Il fritto di pesce e frutta dell’Arenella a Zoagli

“La mattina andavo verso Sud, salendo per la splendida strada di Zoagli, in mezzo ai pini. Con l’ampia distesa del mare sotto di me”. Così il filosofo Friedrich Nietzsche decantava questo paesino del levante ligure. Chissà cosa avrebbe aggiunto se solo avesse provato la frittura locale. Dalla piazzetta, si imbocca sul lungomare a destra, detto “dei Naviganti“, e lasciandosi alle spalle l’affollata spiaggia principale sotto il ponte ferroviario, si arriva in una manciata di minuti al ben più riservato ristorante L’Arenella.
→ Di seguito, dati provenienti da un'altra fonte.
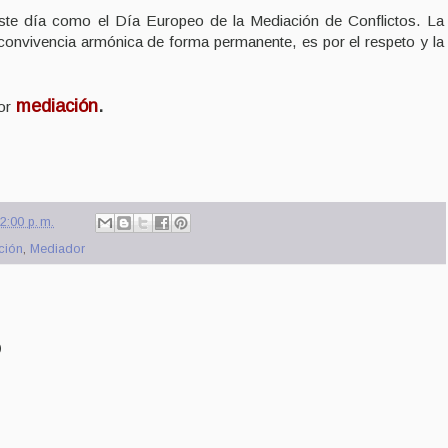
ste día como el Día Europeo de la Mediación de Conflictos. La
 convivencia armónica de forma permanente, es por el respeto y la
mediación
.
or
2:00 p. m.
ción
,
Mediador
o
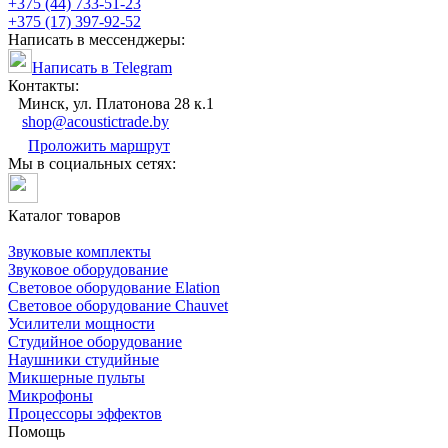
+375 (44) 733-51-23
+375 (17) 397-92-52
Написать в мессенджеры:
Написать в Telegram
Контакты:
Минск, ул. Платонова 28 к.1
shop@acoustictrade.by
Проложить маршрут
Мы в социальных сетях:
Каталог товаров
Звуковые комплекты
Звуковое оборудование
Световое оборудование Elation
Cветовое оборудование Chauvet
Усилители мощности
Студийное оборудование
Наушники студийные
Микшерные пульты
Микрофоны
Процессоры эффектов
Помощь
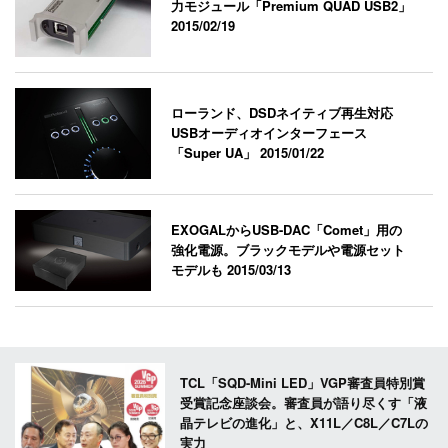
力モジュール「Premium QUAD USB2」
2015/02/19
ローランド、DSDネイティブ再生対応
USBオーディオインターフェース
「Super UA」
2015/01/22
EXOGALからUSB-DAC「Comet」用の
強化電源。ブラックモデルや電源セット
モデルも
2015/03/13
TCL「SQD-Mini LED」VGP審査員特別賞
受賞記念座談会。審査員が語り尽くす「液
晶テレビの進化」と、X11L／C8L／C7Lの
実力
Letteralmente incastonato nella roccia dell’omonima caletta, offre un servizio accurato, una vista sul calmo Golfo del Tigullio molto romantica e una selezione di piatti della tradizione ligure. La fascia dei prezzi è medio-alta (il costo non cambia tra pranzo e cena) ma la posizione lussuosa, le porzioni soddisfacenti e l’alta qualità degli ingredienti la giustificano in pieno. Va detto che è meglio prenotare in anticipo, perchè i posti sono ridotti, soprattutto se si vuole mangiare sull’elegante passerella esterna.
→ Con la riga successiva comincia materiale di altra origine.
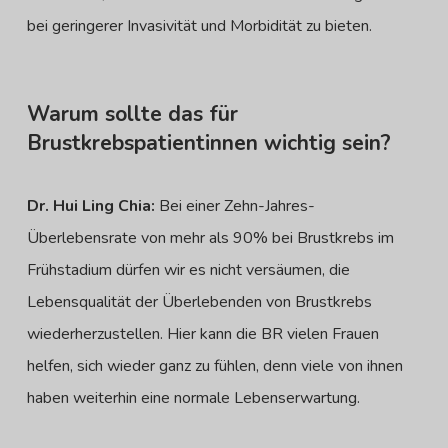
bei geringerer Invasivität und Morbidität zu bieten.
Warum sollte das für
Brustkrebspatientinnen wichtig sein?
Dr. Hui Ling Chia:
Bei einer Zehn-Jahres-
Überlebensrate von mehr als 90% bei Brustkrebs im
Frühstadium dürfen wir es nicht versäumen, die
Lebensqualität der Überlebenden von Brustkrebs
wiederherzustellen. Hier kann die BR vielen Frauen
helfen, sich wieder ganz zu fühlen, denn viele von ihnen
haben weiterhin eine normale Lebenserwartung.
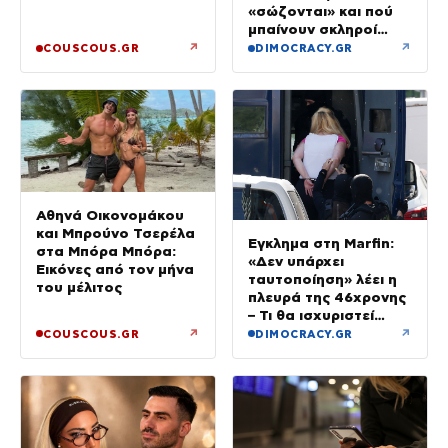
«σώζονται» και πού
μπαίνουν σκληροί
περιορισμοί
↗
↗
COUSCOUS.GR
DIMOCRACY.GR
Αθηνά Οικονομάκου
και Μπρούνο Τσερέλα
Έγκλημα στη Marfin:
στα Μπόρα Μπόρα:
«Δεν υπάρχει
Εικόνες από τον μήνα
ταυτοποίηση» λέει η
του μέλιτος
πλευρά της 46χρονης
– Τι θα ισχυριστεί
στην απολογία της
↗
↗
COUSCOUS.GR
DIMOCRACY.GR
την Τρίτη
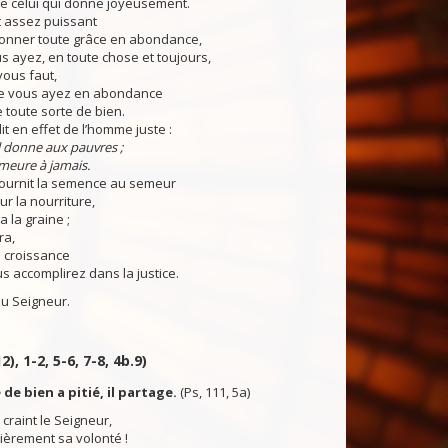
me celui qui donne joyeusement.
 assez puissant
onner toute grâce en abondance,
s ayez, en toute chose et toujours,
 vous faut,
e vous ayez en abondance
e toute sorte de bien.
it en effet de l’homme juste :
 il donne aux pauvres ;
emeure à jamais.
ournit la semence au semeur
ur la nourriture,
 la graine ;
ra,
a croissance
s accomplirez dans la justice.
u Seigneur.
2), 1-2, 5-6, 7-8, 4b.9)
de bien a pitié, il partage.
(Ps, 111, 5a)
craint le Seigneur,
ièrement sa volonté !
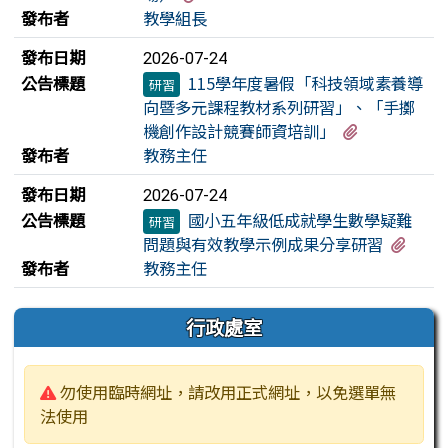
發布者
教學組長
發布日期
2026-07-24
公告標題
115學年度暑假「科技領域素養導
研習
向暨多元課程教材系列研習」、「手擲
有1個附檔
機創作設計競賽師資培訓」
發布者
教務主任
發布日期
2026-07-24
公告標題
國小五年級低成就學生數學疑難
研習
有1
問題與有效教學示例成果分享研習
發布者
教務主任
左邊區域內容
行政處室
警告:
勿使用臨時網址，請改用正式網址，以免選單無
法使用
I piatti sono tutti squisiti, equilibrati e preparati con notevole maestria: dagli spaghettoni con le vongole veraci alle tagliatelle con l’astice (minimo per due persone), fino al Gran Fritto, un piattone di pesce freschissimo, verdure e – ebbene sì! – frutta in tempura. L’accostamento tra pesca e calamari, gamberoni, alici e calamari è una sorpresa indescrivibile. La cantina ha una buona selezione di piccole prestigiose case vinicole della zona; l’olio utilizzato nei piatti invece arriva dalla Fattoria Villa Mattei Poggio Allegro di Fucecchio in Toscana dei proprietari de L’Arenella. Tra l’altro, lo staff è gentilissimo, che non guasta mai.

Una curiosità. Verso l’ora di pranzo e cena vedrete anche zampettare verso i gradini dell’entrata le tre anatre che tengono compagnia ai turisti sulla spiaggetta sottostante dalla mattina alla sera: è tempo di mangiare anche per loro, direttamente dalle mani di uno degli chef.